Bulls**t Automation: Generative AI services are tickling the imagination of every single CEO in the tech industry right now. They are expected to replace millions of workers and automate almost everything, but MIT researchers are warning that AI models don’t really comprehend the “rules” of complex systems.
A large language model (LLM) can supposedly mimic human intelligence and provide very convincing results based on a user’s textual prompt. However, the model is simply predicting, sometimes with uncanny precision, the best words to put next to the previous ones in a specific textual context. When LLMs face unpredictable, real-world conditions, their output can quickly become unreliable.
MIT researchers tried to develop new metrics to properly verify if generative AI systems can understand the world, like checking their ability to provide turn-by-turn directions in New York City. Modern LLMs seem to “implicitly” learn world models, the researchers said in a recent study, but there must be a formalized way to properly assess this apparently remarkable showcase of “intelligence.”
The team focused on transformers, a type of generative AI model used by popular services like GPT-4. Transformers are trained on massive databases of language-based data, so they become highly skilled in their text-prediction deeds. The researchers then evaluated generative AI predictions by using a class of problems known as deterministic finite automaton (DFA).
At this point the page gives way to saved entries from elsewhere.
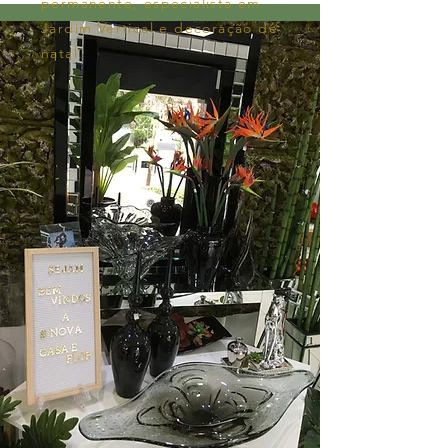
permanente, especialista em
Jardim Vertical e decoração de
natal.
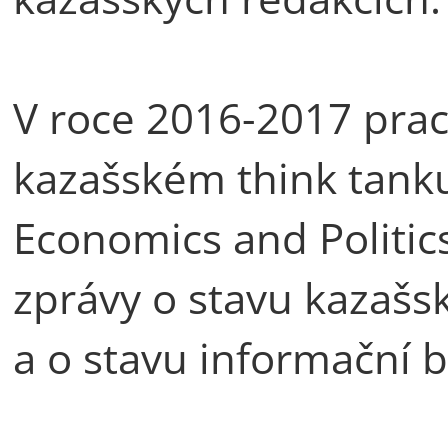
V roce 2016-2017 praco
kazašském think tanku
Economics and Politic
zprávy o stavu kazaš
a o stavu informační 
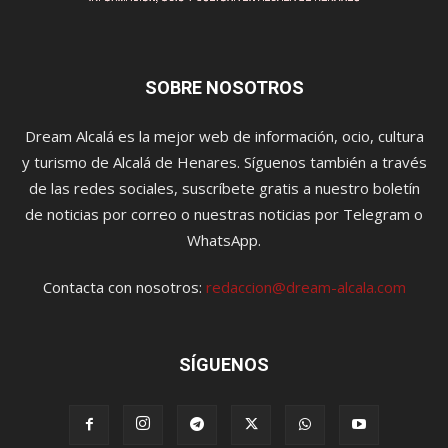
SOBRE NOSOTROS
Dream Alcalá es la mejor web de información, ocio, cultura
y turismo de Alcalá de Henares. Síguenos también a través
de las redes sociales, suscríbete gratis a nuestro boletín
de noticias por correo o nuestras noticias por Telegram o
WhatsApp.
Contacta con nosotros:
redaccion@dream-alcala.com
SÍGUENOS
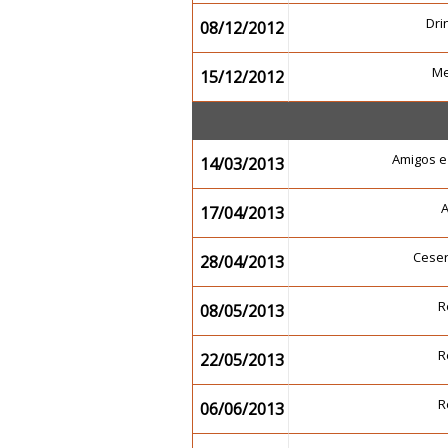
Dr
08/12/2012
Me
15/12/2012
Amigos e
14/03/2013
17/04/2013
Cese
28/04/2013
R
08/05/2013
R
22/05/2013
R
06/06/2013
The DFA definition includes different kinds of problems such as logical reasoning, geographic navigation, chemistry, or game-playing. The MIT scientists chose two different problems – driving on the streets of New York and playing Othello – to test AI’s ability to properly understand the underlying rules. “We needed test beds where we know what the world model is. Now, we can rigorously think about what it means to recover that world model,” Harvard postdoctoral researcher Keyon Vafa said.
The tested transformers were generally able to generate accurate directions and valid Othello moves, but they performed poorly when the researchers added detours to the New York map. In this particular instance, all the generative AI models were unable to properly “read” the detours, proposing random flyovers that didn’t actually exist or streets with “impossible” orientations.
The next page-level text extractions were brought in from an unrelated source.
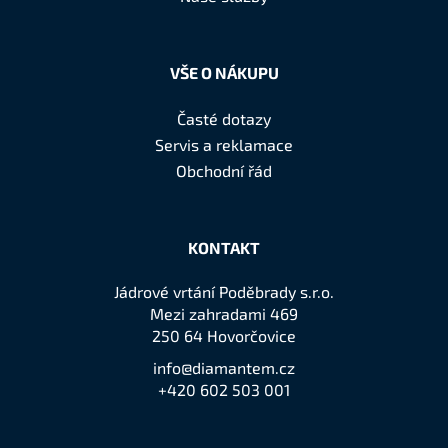
VŠE O NÁKUPU
Časté dotazy
Servis a reklamace
Obchodní řád
KONTAKT
Jádrové vrtání Poděbrady s.r.o.
Mezi zahradami 469
250 64 Hovorčovice
info@diamantem.cz
+420 602 503 001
Generative AI performance deteriorated quickly after adding a single detour, Vafa stated. After closing just 1 percent of the possible streets on the map, model accuracy went from nearly 100 percent to just 67 percent. The study results show that transformer-based LLMs can be accurate in certain tasks, but they don’t understand or capture accurate world models. Or, as computer scientist Alan Blackwell famously said, we are just automating bulls**t over and over again.